The family-run business has achieved cult-like status outside of Texas, too, mostly from homesick Texans and refugees from nearby southern states where it is sold who moved north, and now take pilgrimages to find it. Company reps say the reason it’s so good is the fresh milk. And they’re not sharing the recipe.

But now, no one can get it. Many of the Blue Bell bereft have taken to the Internet. Gretchen Opersteny, a nurse who lives in Bryan (favorite flavor: Caramel Turtle Fudge), started a Facebook page called We Stand with Blue Bell Creameries. She intended to show support and commiserate with friends, but the project took off in a big way. “Within three days there were 23,000 likes on the page,” she says. Now she’s using it to raise money to help Blue Bell workers who have lost their jobs.

Freezer cases around the state are empty. The one at the The Capitol Grill, the open-to-the-public cafeteria in the Capitol in Austin, reportedly was unplugged and rolled off into storage.

Photo courtesy Blue Bell

Photo courtesy Blue Bell

Facebook walls bear photos of “God Bless Blue Bell.” There are yard signs and T-shirts that say “I survived the Blue Bell famine of 2015.” It has even been suggested that the recent floods in Texas were, in fact, the result of God’s tears, shed for the Blue Bell crisis.

Drama aside, there is a significant history here. Farmers in Brenham founded Blue Bell in 1907 as a way to use their excess cream. The company made butter to start, but within a few years, it had begun delivering ice cream by horse and wagon. Brenham, today a town of 16,000 situated between Austin and Houston, became known for bluebonnets during the spring wildflower season and Blue Bell ice cream year-round. By the start of 2015, Blue Bell was produced in three production facilities and sold in grocery stores in 23 states.

Then, in March, Blue Bell issued its first-ever recall for Listeria contamination. In April, it expanded the recall to include all of its products and shut down its production lines for a thorough cleaning. All told, 10 people were sickened and three of them died. In May, in a move the company called “agonizing,” some 1,450 employees were laid off and 1,400 more furloughed from Blue Bell production and distribution facilities nationwide.
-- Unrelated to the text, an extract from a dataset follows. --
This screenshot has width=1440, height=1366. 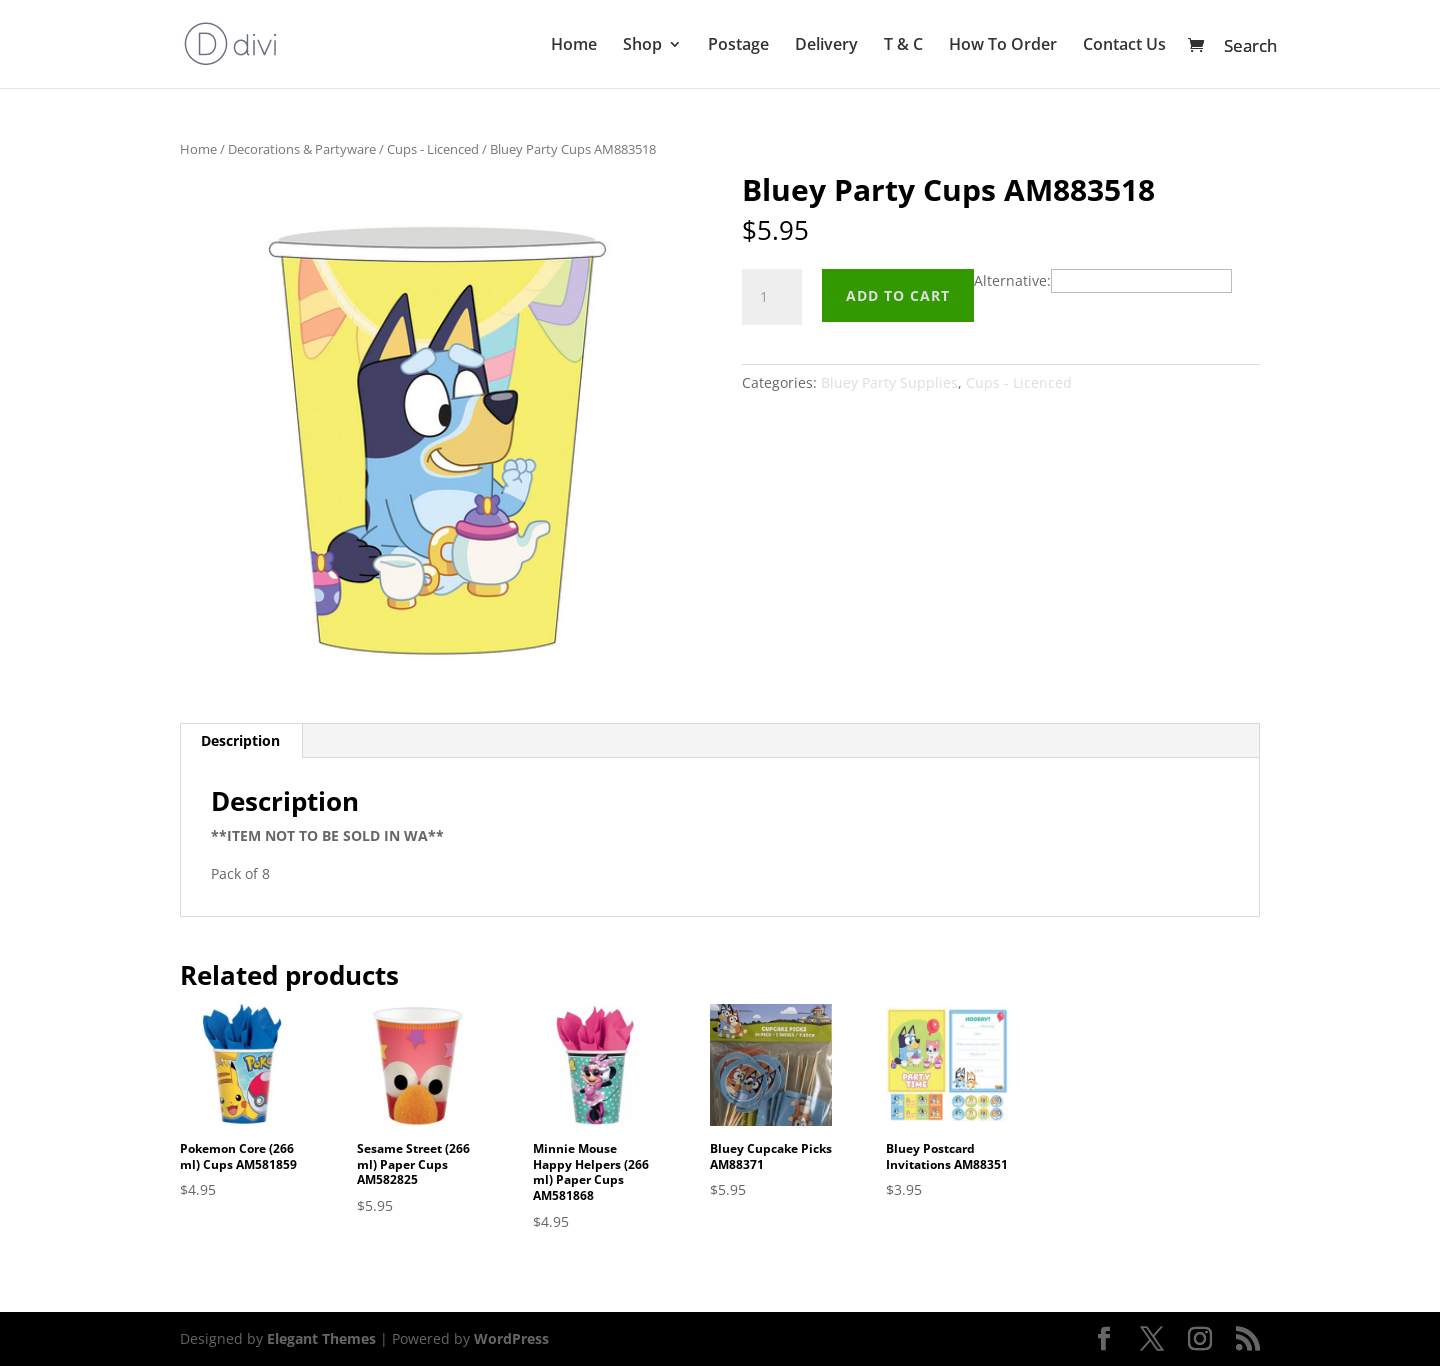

For a food processor, acquiring Listeria is easy, but getting rid of it is not. It’s found in soil and water, and it’s easily transmitted via animal products like milk. Pasteurization kills it, but if it sneaks by that process, it can thrive and multiply even in refrigerators. Listeria doesn’t always make people sick when they eat it, but when it does, its symptoms can be severe.
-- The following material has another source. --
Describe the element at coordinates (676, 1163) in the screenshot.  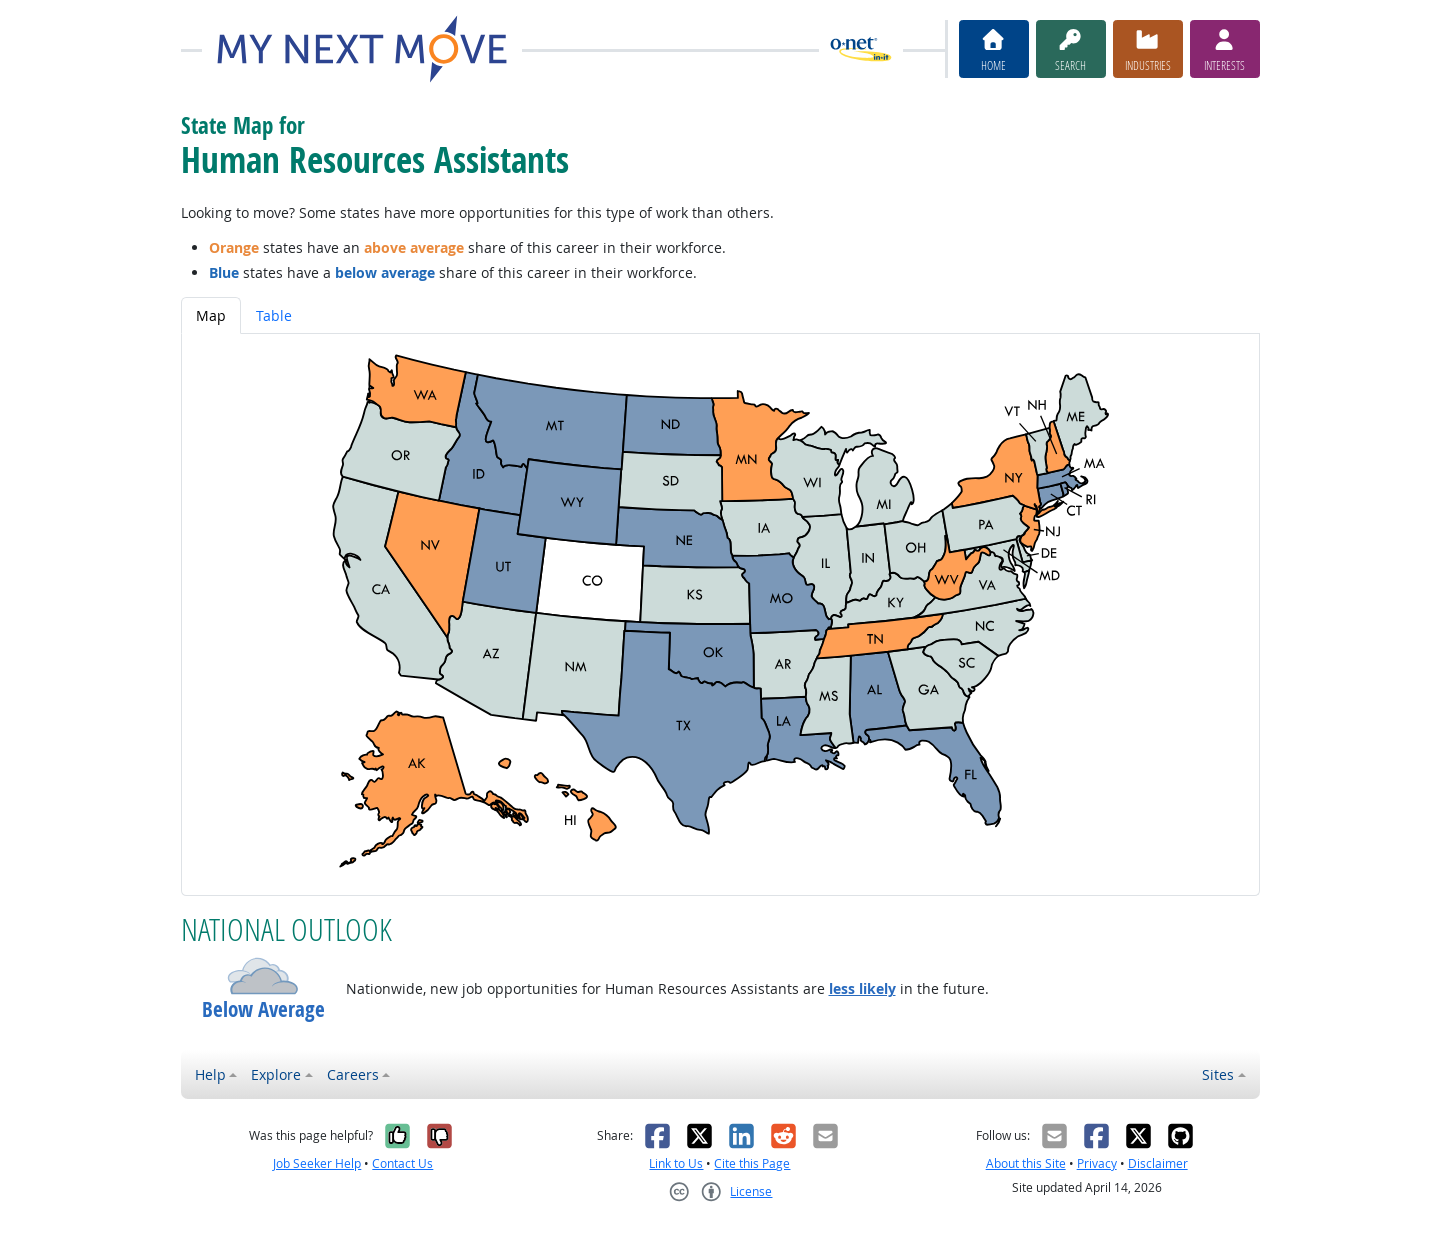 I see `Link to Us` at that location.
“We are heatbroken over this situation, and apologize to all of our loyal Blue Bell fans and customers,” says Blue Bell CEO Paul Kruse in a video press release April 20. “We’re committed to fixing the problem.”

But until Blue Bell can clean up and get production underway again, Texans are making do without their Homemade Vanilla and Cookies ‘n Cream. People are saying things like, “I had to buy some of that Dreyer’s stuff,” skepticism and disappointment in their voices. Some have turned to Creamy Creations, a brand proprietary to Texas grocery chain HEB. At least it’s local, they say, but it’s not the same.

Dell Billings, a communications specialist at Texas A & M University (favorite flavor: Homemade Vanilla), created an internet meme that substitutes the Blue Bell logo of a cow and a dairy maid for the cannon in the infamous “come and take it” banner from the Texas Revolution.

(If you’re not familiar with the Texas Revolution, you’re obviously not from around here. Texans reigned victorious, achieving independence from Mexico in 1836. Texas would become a U.S. state in 1845.)

But you’ve probably heard someone, somewhere yell, “Remember the Alamo!”–a battle cry exhorting bravery in the tradition of that infamous siege.

To be sure, Texans will show that same courage in enduring a 100-degree summer without their beloved Blue Bell.